O Metrópoles não localizou a defesa de Layla Lima Ayub para comentário, e o espaço destinado ao tema permanece aberto para novas informações.

Entenda o caso

  • Layla, recém-empossada na Polícia Civil de São Paulo, e o namorado Jardel foram presos em 16 de janeiro, pela Operação Serpens, que combate a presença de integrantes do crime organizado nas instituições de poder.
  • Anteriormente, em dezembro, Jardel havia passado pela Academia da Polícia Civil (Acadepol) para a posse da namorada como delegada.
  • Layla é acusada de ter atuado como advogada para integrantes do Comando Vermelho, o que contraria o estatuto da advocacia e envolve o entendimento do STF.
  • O Ministério Público de São Paulo aponta que Layla manteve vínculos com integrantes da facção criminosa, ainda que ela tenha defendido o CV, o que complica a narrativa.
  • Jardel tem histórico de envolvimento com o crime organizado; em 2021 foi apontado pela expansão do PCC no Norte, avançando para o semiaberto, e foi recapturado em 2023 após fuga.
  • Conforme o MPSP, Jardel deixou Marabá sem autorização, e a investigação indica que ele planejava mudarse definitivamente para São Paulo para viver com Layla; o casal foi detido em uma pensão.

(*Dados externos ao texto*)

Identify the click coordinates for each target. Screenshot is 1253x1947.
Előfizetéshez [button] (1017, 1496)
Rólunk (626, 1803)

“Nova trajetória em São Paulo”

Tainara Arantes informou ao Metrópoles que, antes de ser preso, Jardel tinha o objetivo de se desvincular do passado no Pará e construir uma nova trajetória na capital paulista, onde se estabeleceu e buscou meios para sua ressocialização.

“Como parte de seu processo de ressocialização e buscando construir uma nova vida, Jardel Neto Pereira da Cruz tinha a intenção de estabelecer residência e futuros vínculos em São Paulo, onde sua companheira também vive e possui seu trabalho”, declarou.

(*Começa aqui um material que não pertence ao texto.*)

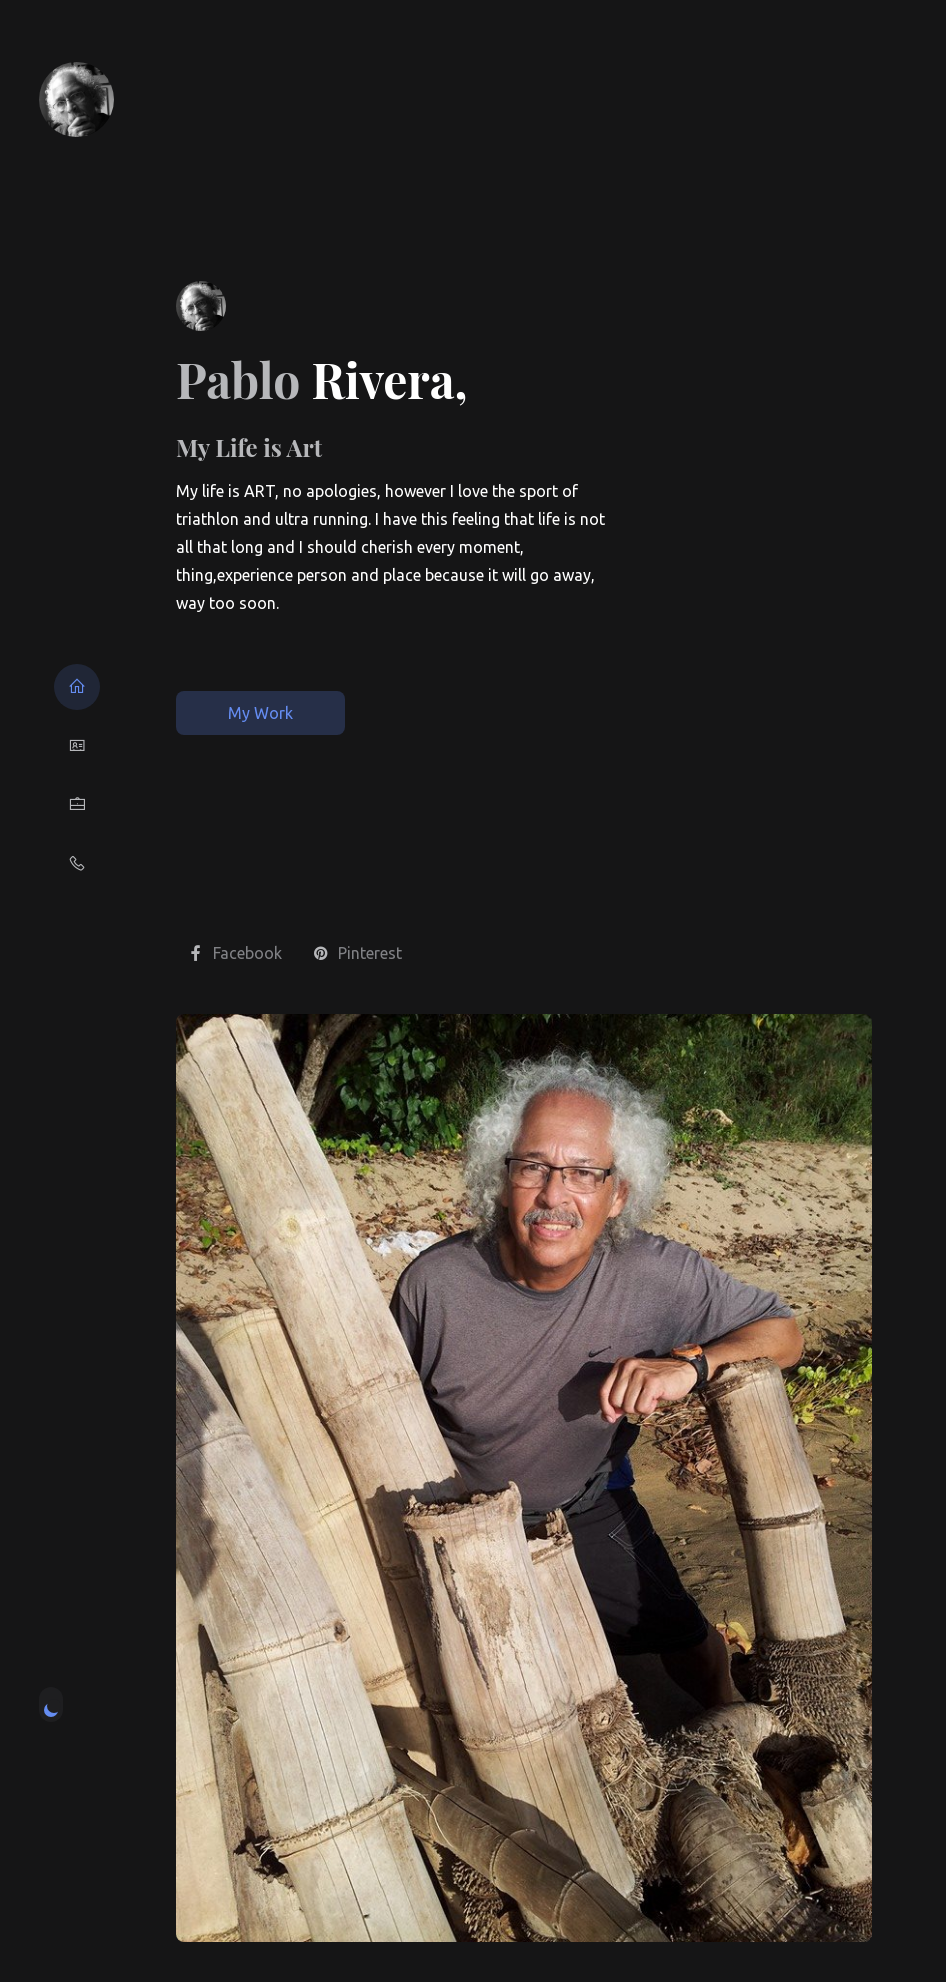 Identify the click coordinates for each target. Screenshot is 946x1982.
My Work (260, 713)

Na capital paulista, o casal era visto como alguém que planejava abrir um negócio; chegaram a discutir a compra de uma padaria na zona leste, mas a operação levantou suspeitas de lavagem de dinheiro, segundo o MPSP e a Corregedoria da Polícia Civil.

Questionada sobre a possível negociação, a defesa afirmou que informações sobre investimentos são especulativas e que qualquer ato comercial seria parte de um esforço legítimo de ressocialização e de busca por trabalho lícito.

A advogada também negou qualquer elo de Jardel com o crime organizado, ressaltando que as acusações são graves e carecem de provas concretas até o momento, com o processo em segredo de justiça.

Ela apontou que o caso envolve organização criminosa, tráfico de drogas e lavagem de bens e valores, e afirmou que Jardel goza de presunção de inocência, com a defesa trabalhando para reverter as narrativas veiculadas pela imprensa como especulações infundadas.

O Metrópoles ainda não conseguiu localizar a defesa de Layla Lima Ayub para comentário, e o tema permanece sem resposta oficial até o fechamento deste texto.